Beyond isolated attacks, reports have documented hundreds of deaths, repeated disruptions, and severe economic losses connected to insecurity and the enforcement of sit-at-home actions across the region. ( https://www.reuters.com/world/africa/separatists-sit-at-home-protests-lead-700-deaths-nigerias-southeast-report-says-2025-05-26/ )

This is why public figures seeking national leadership are often judged not only by what they criticize, but also by what they defend, how they frame sensitive issues, and the clarity of the alternatives they provide.

Peter Obi has consistently criticized the current administration over insecurity and the economy. Criticism itself is not a problem. In democracy, governments should be questioned and challenged. In fact, opposition politics exists partly for that reason.

However, difficult questions also deserve difficult answers.

When insecurity in parts of the South-East escalated, did his public comments provide enough reassurance to victims and families affected by violence?

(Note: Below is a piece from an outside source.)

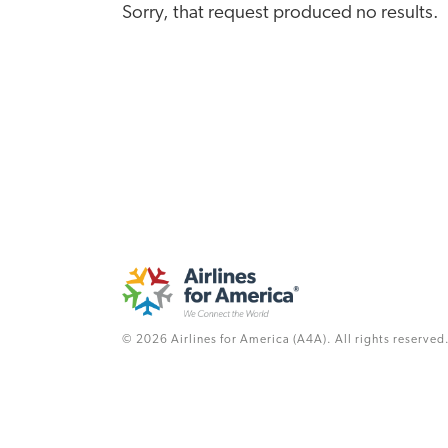
Sorry, that request produced no results.
© 2026 Airlines for America (A4A). All rights reserved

When discussing groups and movements that government institutions view differently, could such statements have been interpreted differently by people living with fear and uncertainty?

And perhaps more importantly, beyond repeatedly pointing out failures, what specific pathways has he consistently placed before Nigerians as solutions?

Supporters often describe Peter Obi as disciplined, prudent, and accountable. Critics argue that he sometimes appears quicker at identifying problems than communicating practical implementation strategies. Both viewpoints deserve consideration.

Politics should not simply be about who criticizes more effectively. It should also be about who provides clearer answers.

Because in a country battling insecurity, unemployment, economic hardship, and growing divisions, Nigerians have a right to question those in government.

They equally have a right to question those asking to replace them.